Angular deformities can be corrected acutely during surgery or managed in stages, with lengthening and straightening done at different times. In growing children, a technique called temporary hemiepiphysiodesis, where growth is slowed on one side of a growth plate, can gradually guide a crooked bone straighter over time. Fractures through enchondromas are treated with standard fracture care, though healing can be complicated by the abnormal bone.
Ollier Disease vs. Maffucci Syndrome
Maffucci syndrome is a closely related condition that also features multiple enchondromas, is driven by the same IDH1/IDH2 mutations, and carries a similar cancer risk from the cartilage tumors. The key difference is that Maffucci syndrome also involves benign vascular overgrowths, typically visible as soft, bluish lumps under the skin. These vascular lesions themselves become malignant in about 8.5% of Maffucci patients, a risk that is essentially absent in Ollier disease.
Another distinction is distribution. In Ollier disease, enchondromas are typically one-sided. In Maffucci syndrome, they tend to appear on both sides of the body. Because the vascular component of Maffucci syndrome sometimes develops later than the enchondromas, some patients are initially diagnosed with Ollier disease before the vascular growths appear and the diagnosis is revised.

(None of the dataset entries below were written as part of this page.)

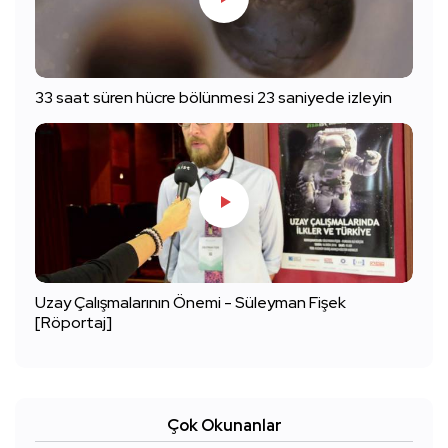
33 saat süren hücre bölünmesi 23 saniyede izleyin
Uzay Çalışmalarının Önemi - Süleyman Fişek
[Röportaj]
Çok Okunanlar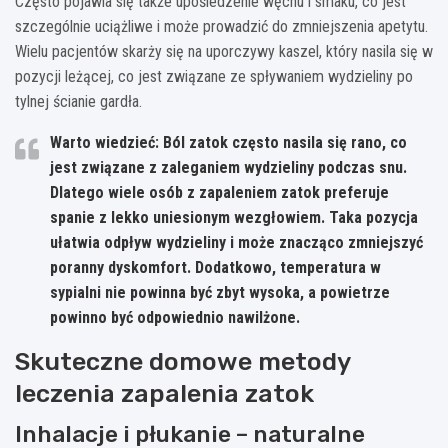
Często pojawia się także upośledzenie węchu i smaku, co jest
szczególnie uciążliwe i może prowadzić do zmniejszenia apetytu.
Wielu pacjentów skarży się na uporczywy kaszel, który nasila się w
pozycji leżącej, co jest związane ze spływaniem wydzieliny po
tylnej ścianie gardła.
Warto wiedzieć: Ból zatok często nasila się rano, co
jest związane z zaleganiem wydzieliny podczas snu.
Dlatego wiele osób z zapaleniem zatok preferuje
spanie z lekko uniesionym wezgłowiem. Taka pozycja
ułatwia odpływ wydzieliny i może znacząco zmniejszyć
poranny dyskomfort. Dodatkowo, temperatura w
sypialni nie powinna być zbyt wysoka, a powietrze
powinno być odpowiednio nawilżone.
Skuteczne domowe metody
leczenia zapalenia zatok
Inhalacje i płukanie – naturalne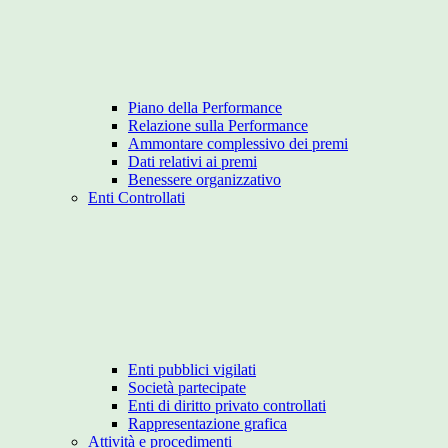
Piano della Performance
Relazione sulla Performance
Ammontare complessivo dei premi
Dati relativi ai premi
Benessere organizzativo
Enti Controllati
Enti pubblici vigilati
Società partecipate
Enti di diritto privato controllati
Rappresentazione grafica
Attività e procedimenti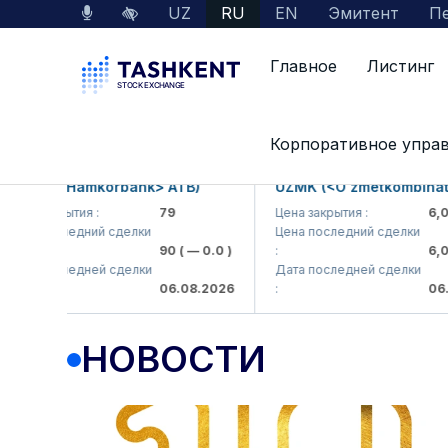
UZ
RU
EN
Эмитент
Пе
Главное
Листинг
Пресс-центр
Новости
Корпоративное упра
MKB (<Hamkorbank> ATB)
UZMK (<O'zmetkombinat> A
на закрытия :
79
Цена закрытия :
6,099
на последний сделки
Цена последний сделки
90
( — 0.0 )
:
6,099
та последней сделки
Дата последней сделки
06.08.2026
:
06.08
НОВОСТИ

Living With Ollier Disease
Because enchondromas generally stop forming once skeletal growth is complete, the orthopedic burden of Ollier disease tends to stabilize in early adulthood. The deformities and length differences that developed during childhood remain, but new ones rarely appear. The ongoing concern shifts primarily to cancer surveillance, particularly for people with enchondromas in the long bones or pelvis.
Periodic clinical and imaging follow-up is important throughout life. Any new pain at the site of a known enchondroma, especially pain that occurs at rest or at night, warrants prompt evaluation. MRI is the most sensitive tool for detecting early signs of malignant change. The frequency of surveillance imaging is typically tailored to the individual’s disease severity and the locations of their enchondromas, with higher-risk patients monitored more closely.